Solution: Electrons are fermions, obeying the Pauli Exclusion Principle (max 2 electrons per state). At 0K, states are filled from lowest energy.

• n=1: 2 electrons

• n=2: 2 electrons

• n=3: The 5th electron occupies this state.
  Highest occupied state is n=3, with energy E₃ = 9π²ħ² / 2ma².

Problem 9: Energy Levels of a 3D Cubic Box

Problem: For a particle in a cubic box of side L, ground state energy E₀. Find the energy of the first excited state in terms of E₀.

Solution: E = (nx² + ny² + nz²) * (π²ħ² / 2mL²).

• Ground State (E₀): (1,1,1) => E₀ = (1² + 1² + 1²) * (π²ħ² / 2mL²) = **3 * (π²ħ² / 2mL²)**.

• First Excited State: (1,1,2) (or its permutations) => E_first_excited = (1² + 1² + 2²) * (π²ħ² / 2mL²) = **6 * (π²ħ² / 2mL²)**.

• Therefore, E_first_excited = 2 * [3 * (π²ħ² / 2mL²)] = **2E₀**.

Problem 10: Probability in a 1D Infinite Well

Problem: Given ground state ψ(x) = √(2/L) sin(πx/L) for a particle in a 1D box (0 to L), find the probability of finding the particle between x=0 and x=L/2.

Solution:

1. Symmetry Method: The probability density |ψ(x)|² for the ground state is symmetric around x=L/2. Since total probability is 1, the probability in the first half (0 to L/2) is 1/2.

2. Integration Method: P = ∫[0 to L/2] (2/L) sin²(πx/L) dx.

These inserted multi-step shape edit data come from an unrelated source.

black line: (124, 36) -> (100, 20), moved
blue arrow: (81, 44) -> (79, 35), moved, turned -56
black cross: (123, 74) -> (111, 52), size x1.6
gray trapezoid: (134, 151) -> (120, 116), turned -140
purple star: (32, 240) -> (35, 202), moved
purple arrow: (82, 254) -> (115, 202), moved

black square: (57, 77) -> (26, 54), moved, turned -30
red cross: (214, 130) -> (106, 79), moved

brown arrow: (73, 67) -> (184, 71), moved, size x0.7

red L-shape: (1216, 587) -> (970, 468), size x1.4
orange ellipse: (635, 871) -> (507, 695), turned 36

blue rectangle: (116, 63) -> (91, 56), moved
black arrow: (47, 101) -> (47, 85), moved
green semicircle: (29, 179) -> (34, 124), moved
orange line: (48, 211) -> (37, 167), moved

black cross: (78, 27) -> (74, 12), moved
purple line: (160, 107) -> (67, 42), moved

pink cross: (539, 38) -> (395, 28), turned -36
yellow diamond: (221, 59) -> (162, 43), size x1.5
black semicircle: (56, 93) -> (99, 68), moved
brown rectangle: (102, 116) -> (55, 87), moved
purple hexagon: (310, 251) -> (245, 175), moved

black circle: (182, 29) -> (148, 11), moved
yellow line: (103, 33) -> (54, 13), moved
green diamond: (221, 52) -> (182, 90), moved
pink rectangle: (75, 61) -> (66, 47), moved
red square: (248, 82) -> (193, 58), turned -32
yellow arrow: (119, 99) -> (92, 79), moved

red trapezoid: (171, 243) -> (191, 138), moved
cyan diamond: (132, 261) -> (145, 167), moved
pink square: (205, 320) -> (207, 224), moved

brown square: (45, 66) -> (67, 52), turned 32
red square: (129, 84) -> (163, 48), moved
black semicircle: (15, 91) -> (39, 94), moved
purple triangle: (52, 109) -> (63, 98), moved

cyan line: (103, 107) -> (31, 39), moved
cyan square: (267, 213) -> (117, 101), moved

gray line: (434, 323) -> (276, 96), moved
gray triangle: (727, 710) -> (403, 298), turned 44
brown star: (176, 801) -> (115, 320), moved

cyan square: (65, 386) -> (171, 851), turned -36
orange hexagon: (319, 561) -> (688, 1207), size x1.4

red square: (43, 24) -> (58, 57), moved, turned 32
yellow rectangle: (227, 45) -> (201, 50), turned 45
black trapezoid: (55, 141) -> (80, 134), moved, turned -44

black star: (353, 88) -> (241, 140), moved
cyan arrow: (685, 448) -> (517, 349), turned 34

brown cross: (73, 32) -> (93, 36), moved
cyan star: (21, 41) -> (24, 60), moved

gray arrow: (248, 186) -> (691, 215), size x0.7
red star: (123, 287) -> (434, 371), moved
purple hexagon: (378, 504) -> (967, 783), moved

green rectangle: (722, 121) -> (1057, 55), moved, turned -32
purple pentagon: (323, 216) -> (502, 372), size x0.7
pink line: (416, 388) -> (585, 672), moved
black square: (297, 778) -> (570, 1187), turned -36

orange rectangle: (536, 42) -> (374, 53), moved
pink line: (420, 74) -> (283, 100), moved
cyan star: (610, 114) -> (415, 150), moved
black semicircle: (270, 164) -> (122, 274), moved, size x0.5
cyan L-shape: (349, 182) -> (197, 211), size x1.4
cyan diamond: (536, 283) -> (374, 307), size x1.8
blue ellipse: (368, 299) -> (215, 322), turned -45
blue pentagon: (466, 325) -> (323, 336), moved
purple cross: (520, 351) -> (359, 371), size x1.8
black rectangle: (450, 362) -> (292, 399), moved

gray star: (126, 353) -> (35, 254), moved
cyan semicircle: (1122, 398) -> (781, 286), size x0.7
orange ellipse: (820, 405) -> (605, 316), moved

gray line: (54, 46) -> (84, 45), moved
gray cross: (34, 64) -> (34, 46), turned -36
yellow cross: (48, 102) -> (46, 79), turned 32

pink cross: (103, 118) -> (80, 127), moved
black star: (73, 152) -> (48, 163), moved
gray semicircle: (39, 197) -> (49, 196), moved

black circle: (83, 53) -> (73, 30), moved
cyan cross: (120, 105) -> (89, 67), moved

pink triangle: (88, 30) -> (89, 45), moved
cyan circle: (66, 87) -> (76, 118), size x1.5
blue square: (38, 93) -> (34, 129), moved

Using sin²θ = (1-cos2θ)/2, the integral evaluates to 1/2.

Problem 11: Neutron Penetration into a Potential Barrier

Problem: Neutrons (E = 8 MeV) incident on a potential step (V₀ = 48 MeV). Calculate distance x where probability density decreases by a factor of 100 from its value at x=0.

Given: ħc = 200 MeV-fm, mc² = 1 GeV = 1000 MeV.

Solution:

1. Probability Density: P(x) = |ψ(x)|² = |C|² * e^(-2k₂x). Condition: P(x) = P(0)/100 => e^(-2k₂x) = 10⁻².

2. Solving for x: -2k₂x = ln(10⁻²) = -2 ln(10) => x = ln(10) / k₂ ≈ 2.303 / k₂.

3. Calculate k₂: k₂² = 2m(V₀ - E) / ħ² = [2(mc²)(V₀ - E)] / (ħc)².
   V₀ - E = 48 - 8 = 40 MeV.
   k₂² = [2 * (1000 MeV) * (40 MeV)] / (200 MeV-fm)² = 80000 MeV² / 40000 (MeV-fm)² = 2 fm⁻².
   k₂ = √2 fm⁻¹ ≈ 1.414 fm⁻¹.

4. Final x: x = 2.303 / 1.414 ≈ **1.63 fm**.

General Advice & Problem-Solving Strategy

Problems based on Potential Well, Potential Step, and Potential Barrier often test both conceptual understanding and mathematical accuracy. A systematic approach is therefore essential to avoid common errors and save time during the examination:

• Strategic Calculation: Develop the presence of mind to use given values (like mc² and ħc) efficiently to simplify complex calculations.

• Memorize Standard Results: Memorizing key expectation values (e.g., <x> = middle of the box, <p> = 0 for stationary states) saves critical exam time.

• Classically Forbidden Regions: When a particle's energy (E) is less than the potential (V), it's in a classically forbidden region. The reflection coefficient is nearly 1, and the probability of finding the particle within the barrier decreases exponentially.